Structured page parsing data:
::::
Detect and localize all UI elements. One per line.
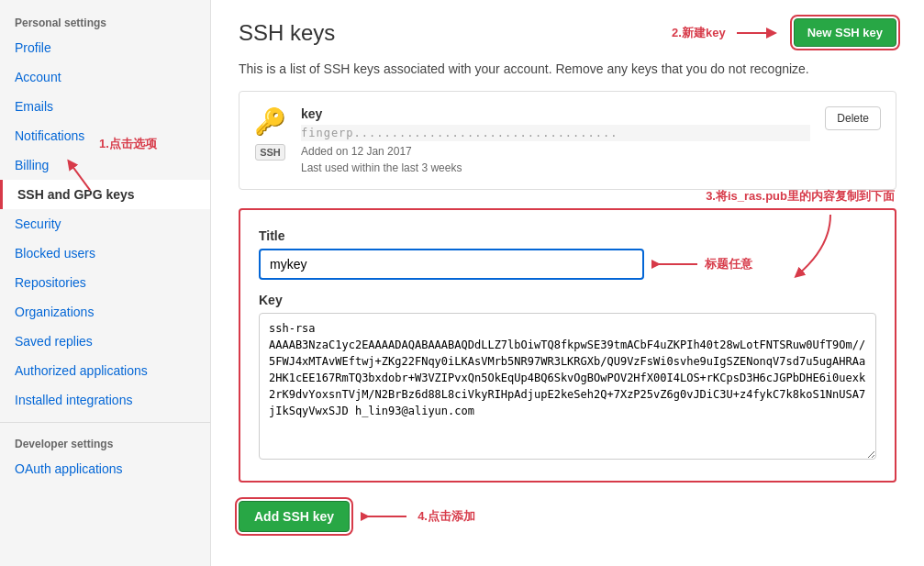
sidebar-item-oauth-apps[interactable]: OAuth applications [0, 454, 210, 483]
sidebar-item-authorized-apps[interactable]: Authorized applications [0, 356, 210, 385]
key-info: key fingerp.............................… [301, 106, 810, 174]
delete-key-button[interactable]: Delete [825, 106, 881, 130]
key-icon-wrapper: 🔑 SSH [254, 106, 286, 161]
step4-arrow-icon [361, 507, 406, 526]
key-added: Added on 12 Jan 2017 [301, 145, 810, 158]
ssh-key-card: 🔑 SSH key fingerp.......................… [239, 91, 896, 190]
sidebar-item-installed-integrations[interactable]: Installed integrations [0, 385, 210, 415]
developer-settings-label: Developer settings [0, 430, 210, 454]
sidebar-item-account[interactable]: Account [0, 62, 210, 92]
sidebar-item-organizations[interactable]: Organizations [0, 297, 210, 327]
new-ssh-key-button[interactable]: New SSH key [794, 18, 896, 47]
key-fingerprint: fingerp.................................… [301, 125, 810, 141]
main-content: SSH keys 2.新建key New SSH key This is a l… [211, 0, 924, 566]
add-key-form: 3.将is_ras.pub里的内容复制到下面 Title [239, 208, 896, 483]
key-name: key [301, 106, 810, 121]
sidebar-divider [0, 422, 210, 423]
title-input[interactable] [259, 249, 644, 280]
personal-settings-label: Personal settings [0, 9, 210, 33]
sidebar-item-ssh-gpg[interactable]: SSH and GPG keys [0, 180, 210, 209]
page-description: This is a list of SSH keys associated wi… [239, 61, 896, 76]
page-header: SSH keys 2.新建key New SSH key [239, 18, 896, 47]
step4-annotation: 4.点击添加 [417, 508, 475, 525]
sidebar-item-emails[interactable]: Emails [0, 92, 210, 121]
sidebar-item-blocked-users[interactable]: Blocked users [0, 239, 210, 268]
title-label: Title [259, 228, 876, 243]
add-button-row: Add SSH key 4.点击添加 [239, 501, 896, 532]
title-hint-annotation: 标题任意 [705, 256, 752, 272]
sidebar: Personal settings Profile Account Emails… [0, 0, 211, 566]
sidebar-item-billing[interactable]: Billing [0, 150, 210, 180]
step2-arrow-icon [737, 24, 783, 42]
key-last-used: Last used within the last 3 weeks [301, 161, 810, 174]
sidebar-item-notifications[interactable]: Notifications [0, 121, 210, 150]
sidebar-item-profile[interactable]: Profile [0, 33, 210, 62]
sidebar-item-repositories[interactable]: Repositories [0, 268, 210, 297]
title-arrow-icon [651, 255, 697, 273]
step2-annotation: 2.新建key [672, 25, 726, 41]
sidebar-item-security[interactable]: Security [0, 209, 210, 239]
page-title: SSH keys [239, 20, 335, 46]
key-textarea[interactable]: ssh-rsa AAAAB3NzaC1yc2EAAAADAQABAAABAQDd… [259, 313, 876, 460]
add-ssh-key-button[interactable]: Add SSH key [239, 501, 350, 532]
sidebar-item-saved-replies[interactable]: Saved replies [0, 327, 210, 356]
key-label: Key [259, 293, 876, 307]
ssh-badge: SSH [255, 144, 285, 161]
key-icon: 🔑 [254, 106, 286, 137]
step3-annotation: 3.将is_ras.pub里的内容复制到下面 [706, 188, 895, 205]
::::
TASK STATEMENT: Each record above needs to be copied exactly, with images left out.

REPLY:
Detect and localize all UI elements. One per line.
sidebar-item-oauth-apps[interactable]: OAuth applications [0, 454, 210, 483]
sidebar-item-authorized-apps[interactable]: Authorized applications [0, 356, 210, 385]
key-info: key fingerp.............................… [301, 106, 810, 174]
delete-key-button[interactable]: Delete [825, 106, 881, 130]
key-icon-wrapper: 🔑 SSH [254, 106, 286, 161]
step4-arrow-icon [361, 507, 406, 526]
key-added: Added on 12 Jan 2017 [301, 145, 810, 158]
ssh-key-card: 🔑 SSH key fingerp.......................… [239, 91, 896, 190]
sidebar-item-installed-integrations[interactable]: Installed integrations [0, 385, 210, 415]
developer-settings-label: Developer settings [0, 430, 210, 454]
sidebar-item-account[interactable]: Account [0, 62, 210, 92]
sidebar-item-organizations[interactable]: Organizations [0, 297, 210, 327]
new-ssh-key-button[interactable]: New SSH key [794, 18, 896, 47]
key-fingerprint: fingerp.................................… [301, 125, 810, 141]
main-content: SSH keys 2.新建key New SSH key This is a l… [211, 0, 924, 566]
add-key-form: 3.将is_ras.pub里的内容复制到下面 Title [239, 208, 896, 483]
key-name: key [301, 106, 810, 121]
sidebar-divider [0, 422, 210, 423]
title-input[interactable] [259, 249, 644, 280]
personal-settings-label: Personal settings [0, 9, 210, 33]
sidebar-item-ssh-gpg[interactable]: SSH and GPG keys [0, 180, 210, 209]
page-description: This is a list of SSH keys associated wi… [239, 61, 896, 76]
page-header: SSH keys 2.新建key New SSH key [239, 18, 896, 47]
step4-annotation: 4.点击添加 [417, 508, 475, 525]
sidebar-item-emails[interactable]: Emails [0, 92, 210, 121]
sidebar-item-blocked-users[interactable]: Blocked users [0, 239, 210, 268]
title-label: Title [259, 228, 876, 243]
add-button-row: Add SSH key 4.点击添加 [239, 501, 896, 532]
title-hint-annotation: 标题任意 [705, 256, 752, 272]
sidebar: Personal settings Profile Account Emails… [0, 0, 211, 566]
sidebar-item-billing[interactable]: Billing [0, 150, 210, 180]
step2-arrow-icon [737, 24, 783, 42]
key-last-used: Last used within the last 3 weeks [301, 161, 810, 174]
sidebar-item-notifications[interactable]: Notifications [0, 121, 210, 150]
sidebar-item-profile[interactable]: Profile [0, 33, 210, 62]
sidebar-item-repositories[interactable]: Repositories [0, 268, 210, 297]
title-arrow-icon [651, 255, 697, 273]
step2-annotation: 2.新建key [672, 25, 726, 41]
sidebar-item-security[interactable]: Security [0, 209, 210, 239]
page-title: SSH keys [239, 20, 335, 46]
key-textarea[interactable]: ssh-rsa AAAAB3NzaC1yc2EAAAADAQABAAABAQDd… [259, 313, 876, 460]
add-ssh-key-button[interactable]: Add SSH key [239, 501, 350, 532]
sidebar-item-saved-replies[interactable]: Saved replies [0, 327, 210, 356]
key-label: Key [259, 293, 876, 307]
ssh-badge: SSH [255, 144, 285, 161]
key-icon: 🔑 [254, 106, 286, 137]
step3-annotation: 3.将is_ras.pub里的内容复制到下面 [706, 188, 895, 205]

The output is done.